* [WORK TO BE COMPLETED]
Look through the listing below and write out exactly the lines from the line with "30 Under $30 (987, 159)" to the line with "Shop All (241, 159)", both included, and no others.

* [INFORMATION]
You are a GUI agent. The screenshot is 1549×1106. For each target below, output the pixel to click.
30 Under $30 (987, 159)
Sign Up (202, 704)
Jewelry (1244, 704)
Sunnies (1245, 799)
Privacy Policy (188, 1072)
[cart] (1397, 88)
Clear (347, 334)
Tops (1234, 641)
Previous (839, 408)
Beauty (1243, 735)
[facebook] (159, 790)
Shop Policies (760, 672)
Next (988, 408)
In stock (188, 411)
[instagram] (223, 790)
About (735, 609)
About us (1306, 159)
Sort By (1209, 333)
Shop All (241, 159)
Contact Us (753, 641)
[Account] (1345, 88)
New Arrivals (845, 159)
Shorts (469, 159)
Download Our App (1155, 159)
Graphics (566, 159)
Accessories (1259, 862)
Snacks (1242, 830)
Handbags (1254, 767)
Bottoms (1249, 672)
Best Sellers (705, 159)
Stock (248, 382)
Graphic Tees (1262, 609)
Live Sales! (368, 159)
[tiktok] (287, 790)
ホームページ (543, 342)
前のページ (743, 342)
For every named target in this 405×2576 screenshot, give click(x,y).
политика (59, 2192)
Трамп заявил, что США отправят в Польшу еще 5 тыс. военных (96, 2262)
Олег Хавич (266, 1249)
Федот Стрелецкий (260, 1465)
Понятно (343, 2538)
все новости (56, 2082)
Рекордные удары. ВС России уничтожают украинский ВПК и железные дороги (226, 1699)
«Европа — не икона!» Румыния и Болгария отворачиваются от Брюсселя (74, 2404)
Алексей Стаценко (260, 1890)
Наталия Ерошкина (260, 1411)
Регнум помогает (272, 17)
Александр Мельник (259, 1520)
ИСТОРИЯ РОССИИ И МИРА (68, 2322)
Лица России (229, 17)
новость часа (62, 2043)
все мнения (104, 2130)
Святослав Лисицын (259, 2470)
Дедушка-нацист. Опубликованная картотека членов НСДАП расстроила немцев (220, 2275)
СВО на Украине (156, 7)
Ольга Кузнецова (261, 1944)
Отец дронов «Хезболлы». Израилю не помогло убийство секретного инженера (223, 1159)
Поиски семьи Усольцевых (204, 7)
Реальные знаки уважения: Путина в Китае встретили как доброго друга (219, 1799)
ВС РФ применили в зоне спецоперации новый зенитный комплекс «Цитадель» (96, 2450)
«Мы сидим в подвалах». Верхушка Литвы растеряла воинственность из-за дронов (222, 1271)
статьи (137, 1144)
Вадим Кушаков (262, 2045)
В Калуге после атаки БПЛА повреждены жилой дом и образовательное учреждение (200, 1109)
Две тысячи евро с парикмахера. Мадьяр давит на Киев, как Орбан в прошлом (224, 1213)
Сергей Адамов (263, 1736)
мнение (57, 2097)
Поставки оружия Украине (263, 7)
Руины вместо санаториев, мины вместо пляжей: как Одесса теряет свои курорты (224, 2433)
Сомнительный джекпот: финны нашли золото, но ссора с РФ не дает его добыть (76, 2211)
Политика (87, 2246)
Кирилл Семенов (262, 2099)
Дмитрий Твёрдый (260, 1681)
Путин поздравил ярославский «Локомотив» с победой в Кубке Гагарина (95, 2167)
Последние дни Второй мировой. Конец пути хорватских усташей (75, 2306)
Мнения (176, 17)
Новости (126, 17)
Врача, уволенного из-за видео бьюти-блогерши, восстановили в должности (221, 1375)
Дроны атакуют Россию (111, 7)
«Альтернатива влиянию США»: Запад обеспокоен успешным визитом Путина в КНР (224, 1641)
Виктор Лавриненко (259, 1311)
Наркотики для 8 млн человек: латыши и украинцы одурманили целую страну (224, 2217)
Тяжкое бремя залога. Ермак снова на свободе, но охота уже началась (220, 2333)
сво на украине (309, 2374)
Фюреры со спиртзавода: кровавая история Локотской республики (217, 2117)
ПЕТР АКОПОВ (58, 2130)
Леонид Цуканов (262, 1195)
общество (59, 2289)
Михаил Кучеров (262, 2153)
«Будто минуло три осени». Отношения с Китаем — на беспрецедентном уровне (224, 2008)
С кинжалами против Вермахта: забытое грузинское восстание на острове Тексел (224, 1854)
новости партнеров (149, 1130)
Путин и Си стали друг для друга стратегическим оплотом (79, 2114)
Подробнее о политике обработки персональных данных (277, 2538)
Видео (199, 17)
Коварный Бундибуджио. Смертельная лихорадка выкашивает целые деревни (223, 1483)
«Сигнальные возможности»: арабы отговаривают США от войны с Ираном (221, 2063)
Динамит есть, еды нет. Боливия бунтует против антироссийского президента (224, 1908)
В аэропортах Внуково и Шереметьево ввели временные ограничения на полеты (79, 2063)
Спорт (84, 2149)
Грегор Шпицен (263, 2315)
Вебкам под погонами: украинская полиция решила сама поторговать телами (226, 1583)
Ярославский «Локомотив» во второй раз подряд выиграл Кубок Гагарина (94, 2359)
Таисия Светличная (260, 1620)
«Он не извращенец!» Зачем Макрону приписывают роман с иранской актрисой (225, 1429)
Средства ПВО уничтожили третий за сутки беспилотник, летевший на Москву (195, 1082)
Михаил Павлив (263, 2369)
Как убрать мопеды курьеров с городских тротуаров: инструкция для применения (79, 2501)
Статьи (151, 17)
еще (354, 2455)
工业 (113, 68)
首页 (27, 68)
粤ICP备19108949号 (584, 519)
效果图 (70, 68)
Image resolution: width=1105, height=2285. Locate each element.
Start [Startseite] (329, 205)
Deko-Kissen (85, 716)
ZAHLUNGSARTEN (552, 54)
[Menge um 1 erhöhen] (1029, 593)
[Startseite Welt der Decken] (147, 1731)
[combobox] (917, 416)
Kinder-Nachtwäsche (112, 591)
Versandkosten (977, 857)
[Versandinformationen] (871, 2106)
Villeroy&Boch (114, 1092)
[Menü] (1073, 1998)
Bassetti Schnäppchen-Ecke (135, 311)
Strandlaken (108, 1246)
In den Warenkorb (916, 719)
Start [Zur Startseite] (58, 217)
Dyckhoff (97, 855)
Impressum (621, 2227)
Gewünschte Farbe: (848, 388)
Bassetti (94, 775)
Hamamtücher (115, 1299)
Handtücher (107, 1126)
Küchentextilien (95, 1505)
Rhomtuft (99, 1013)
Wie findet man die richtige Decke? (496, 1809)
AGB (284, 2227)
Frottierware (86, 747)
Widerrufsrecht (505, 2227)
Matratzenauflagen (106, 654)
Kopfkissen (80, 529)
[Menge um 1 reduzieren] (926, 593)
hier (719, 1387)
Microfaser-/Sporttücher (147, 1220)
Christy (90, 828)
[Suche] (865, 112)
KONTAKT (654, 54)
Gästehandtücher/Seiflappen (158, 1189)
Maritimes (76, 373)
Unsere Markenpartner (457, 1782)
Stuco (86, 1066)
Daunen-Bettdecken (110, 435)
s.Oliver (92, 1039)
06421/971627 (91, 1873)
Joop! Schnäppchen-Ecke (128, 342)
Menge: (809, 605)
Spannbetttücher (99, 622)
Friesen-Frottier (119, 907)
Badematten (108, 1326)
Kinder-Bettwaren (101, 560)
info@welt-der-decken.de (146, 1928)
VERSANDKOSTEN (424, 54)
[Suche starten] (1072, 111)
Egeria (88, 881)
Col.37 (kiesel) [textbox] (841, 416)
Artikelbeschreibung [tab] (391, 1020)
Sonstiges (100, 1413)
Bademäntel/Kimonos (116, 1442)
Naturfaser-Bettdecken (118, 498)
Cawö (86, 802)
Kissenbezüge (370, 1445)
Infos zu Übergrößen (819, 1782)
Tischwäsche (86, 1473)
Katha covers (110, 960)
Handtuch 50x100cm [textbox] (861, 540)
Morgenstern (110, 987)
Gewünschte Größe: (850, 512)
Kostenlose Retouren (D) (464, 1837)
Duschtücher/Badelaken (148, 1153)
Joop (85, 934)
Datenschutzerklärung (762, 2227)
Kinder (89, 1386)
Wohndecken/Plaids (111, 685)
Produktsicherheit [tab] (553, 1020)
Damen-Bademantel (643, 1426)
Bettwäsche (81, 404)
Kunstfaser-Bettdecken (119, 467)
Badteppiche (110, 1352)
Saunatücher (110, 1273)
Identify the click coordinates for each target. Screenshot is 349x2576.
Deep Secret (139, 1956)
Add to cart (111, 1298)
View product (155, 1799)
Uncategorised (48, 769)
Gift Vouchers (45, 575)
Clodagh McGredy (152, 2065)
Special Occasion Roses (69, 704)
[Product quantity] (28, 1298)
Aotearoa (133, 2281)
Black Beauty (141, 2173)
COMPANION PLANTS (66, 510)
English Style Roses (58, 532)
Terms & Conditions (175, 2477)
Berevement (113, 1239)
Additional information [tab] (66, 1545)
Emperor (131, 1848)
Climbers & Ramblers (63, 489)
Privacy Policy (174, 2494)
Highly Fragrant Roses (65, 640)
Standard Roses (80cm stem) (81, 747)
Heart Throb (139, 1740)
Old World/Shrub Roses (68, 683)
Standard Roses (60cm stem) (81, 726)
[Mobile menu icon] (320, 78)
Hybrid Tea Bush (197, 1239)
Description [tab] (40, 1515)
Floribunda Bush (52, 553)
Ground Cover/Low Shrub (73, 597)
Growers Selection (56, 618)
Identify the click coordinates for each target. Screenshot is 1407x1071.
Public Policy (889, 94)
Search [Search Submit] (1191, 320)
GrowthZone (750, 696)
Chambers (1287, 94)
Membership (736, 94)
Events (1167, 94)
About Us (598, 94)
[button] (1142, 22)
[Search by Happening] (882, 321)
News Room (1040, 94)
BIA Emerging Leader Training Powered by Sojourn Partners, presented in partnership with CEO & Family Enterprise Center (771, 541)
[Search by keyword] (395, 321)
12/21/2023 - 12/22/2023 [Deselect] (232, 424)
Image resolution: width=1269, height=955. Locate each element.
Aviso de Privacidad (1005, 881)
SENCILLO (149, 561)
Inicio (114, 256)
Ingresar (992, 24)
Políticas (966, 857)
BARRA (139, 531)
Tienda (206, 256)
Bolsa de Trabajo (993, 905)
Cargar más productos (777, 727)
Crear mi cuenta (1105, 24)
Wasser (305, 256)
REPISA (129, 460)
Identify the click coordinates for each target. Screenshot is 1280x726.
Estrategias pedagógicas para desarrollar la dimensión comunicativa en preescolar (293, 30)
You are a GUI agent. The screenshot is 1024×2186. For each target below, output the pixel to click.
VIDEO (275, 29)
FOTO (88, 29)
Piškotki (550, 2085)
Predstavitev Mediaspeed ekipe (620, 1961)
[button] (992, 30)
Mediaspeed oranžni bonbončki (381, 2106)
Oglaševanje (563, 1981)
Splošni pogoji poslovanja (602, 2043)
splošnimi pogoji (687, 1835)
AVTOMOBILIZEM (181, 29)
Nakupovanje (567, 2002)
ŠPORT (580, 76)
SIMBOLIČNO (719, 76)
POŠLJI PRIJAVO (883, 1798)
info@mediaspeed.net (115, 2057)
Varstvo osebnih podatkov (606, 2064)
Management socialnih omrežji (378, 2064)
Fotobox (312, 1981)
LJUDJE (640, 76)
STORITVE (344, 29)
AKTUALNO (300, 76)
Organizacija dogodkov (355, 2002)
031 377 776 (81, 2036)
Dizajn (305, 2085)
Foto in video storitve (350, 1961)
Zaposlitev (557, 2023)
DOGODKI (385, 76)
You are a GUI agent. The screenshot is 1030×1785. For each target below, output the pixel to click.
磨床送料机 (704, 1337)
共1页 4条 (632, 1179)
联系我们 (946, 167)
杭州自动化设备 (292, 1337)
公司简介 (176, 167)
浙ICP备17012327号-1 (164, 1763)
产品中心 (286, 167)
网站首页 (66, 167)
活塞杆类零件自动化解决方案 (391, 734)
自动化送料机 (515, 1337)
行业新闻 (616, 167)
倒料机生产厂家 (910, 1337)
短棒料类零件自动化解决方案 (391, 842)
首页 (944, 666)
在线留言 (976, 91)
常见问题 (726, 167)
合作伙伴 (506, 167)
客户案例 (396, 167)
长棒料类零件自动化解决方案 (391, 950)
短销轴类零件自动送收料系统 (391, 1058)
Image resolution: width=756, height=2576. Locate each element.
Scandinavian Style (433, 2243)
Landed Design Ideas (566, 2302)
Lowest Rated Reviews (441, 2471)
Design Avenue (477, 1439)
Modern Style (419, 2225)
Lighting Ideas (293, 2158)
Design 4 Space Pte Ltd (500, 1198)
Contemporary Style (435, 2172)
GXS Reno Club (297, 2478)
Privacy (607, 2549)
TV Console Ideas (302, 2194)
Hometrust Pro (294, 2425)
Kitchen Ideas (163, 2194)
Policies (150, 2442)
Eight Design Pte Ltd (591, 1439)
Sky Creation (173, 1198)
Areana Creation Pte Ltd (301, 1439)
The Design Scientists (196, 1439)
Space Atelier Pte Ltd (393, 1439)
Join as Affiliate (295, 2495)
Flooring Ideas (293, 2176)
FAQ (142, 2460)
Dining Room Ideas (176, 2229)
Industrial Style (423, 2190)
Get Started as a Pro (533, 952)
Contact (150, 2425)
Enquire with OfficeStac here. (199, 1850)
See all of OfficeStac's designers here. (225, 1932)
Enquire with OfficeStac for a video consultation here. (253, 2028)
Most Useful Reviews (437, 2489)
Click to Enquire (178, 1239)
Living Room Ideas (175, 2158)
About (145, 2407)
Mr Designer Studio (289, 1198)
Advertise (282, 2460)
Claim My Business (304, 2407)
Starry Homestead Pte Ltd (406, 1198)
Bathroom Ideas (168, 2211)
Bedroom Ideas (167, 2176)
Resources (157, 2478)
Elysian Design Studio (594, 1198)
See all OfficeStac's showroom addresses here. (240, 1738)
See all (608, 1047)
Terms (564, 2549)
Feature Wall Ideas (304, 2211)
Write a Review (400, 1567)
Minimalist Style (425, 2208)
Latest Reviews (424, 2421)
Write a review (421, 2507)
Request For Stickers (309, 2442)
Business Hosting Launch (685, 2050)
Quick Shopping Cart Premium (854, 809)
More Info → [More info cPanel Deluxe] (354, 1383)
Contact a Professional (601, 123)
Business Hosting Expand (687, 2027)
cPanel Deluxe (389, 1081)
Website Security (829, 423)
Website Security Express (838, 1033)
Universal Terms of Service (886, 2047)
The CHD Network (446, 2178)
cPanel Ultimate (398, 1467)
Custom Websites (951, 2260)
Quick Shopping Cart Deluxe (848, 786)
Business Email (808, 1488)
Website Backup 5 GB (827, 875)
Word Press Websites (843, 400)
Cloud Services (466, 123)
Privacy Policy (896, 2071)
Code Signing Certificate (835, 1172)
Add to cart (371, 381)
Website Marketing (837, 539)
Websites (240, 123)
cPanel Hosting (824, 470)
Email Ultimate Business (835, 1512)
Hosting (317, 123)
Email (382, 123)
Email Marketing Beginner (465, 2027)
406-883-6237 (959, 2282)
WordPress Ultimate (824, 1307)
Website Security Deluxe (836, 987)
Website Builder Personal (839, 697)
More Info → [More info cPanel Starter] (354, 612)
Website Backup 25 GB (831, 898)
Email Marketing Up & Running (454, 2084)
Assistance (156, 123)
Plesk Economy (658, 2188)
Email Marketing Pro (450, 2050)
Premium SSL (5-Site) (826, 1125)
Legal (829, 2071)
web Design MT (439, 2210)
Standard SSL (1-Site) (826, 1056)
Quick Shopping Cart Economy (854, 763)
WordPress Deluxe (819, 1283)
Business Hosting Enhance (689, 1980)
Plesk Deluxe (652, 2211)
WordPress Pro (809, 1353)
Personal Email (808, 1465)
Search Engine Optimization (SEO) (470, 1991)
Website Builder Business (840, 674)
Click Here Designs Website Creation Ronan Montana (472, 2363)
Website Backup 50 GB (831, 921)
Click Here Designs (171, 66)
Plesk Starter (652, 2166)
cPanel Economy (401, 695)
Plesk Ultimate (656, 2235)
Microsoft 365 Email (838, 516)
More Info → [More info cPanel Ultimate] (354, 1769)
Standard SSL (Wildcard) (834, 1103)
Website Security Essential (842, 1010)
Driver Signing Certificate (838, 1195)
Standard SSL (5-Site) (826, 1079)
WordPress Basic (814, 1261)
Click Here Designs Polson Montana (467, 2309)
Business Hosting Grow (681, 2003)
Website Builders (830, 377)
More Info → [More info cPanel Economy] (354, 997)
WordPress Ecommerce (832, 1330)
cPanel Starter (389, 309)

* [SOLVED EXERCISE]
30 Under $30 (987, 159)
Sign Up (202, 704)
Jewelry (1244, 704)
Sunnies (1245, 799)
Privacy Policy (188, 1072)
[cart] (1397, 88)
Clear (347, 334)
Tops (1234, 641)
Previous (839, 408)
Beauty (1243, 735)
[facebook] (159, 790)
Shop Policies (760, 672)
Next (988, 408)
In stock (188, 411)
[instagram] (223, 790)
About (735, 609)
About us (1306, 159)
Sort By (1209, 333)
Shop All (241, 159)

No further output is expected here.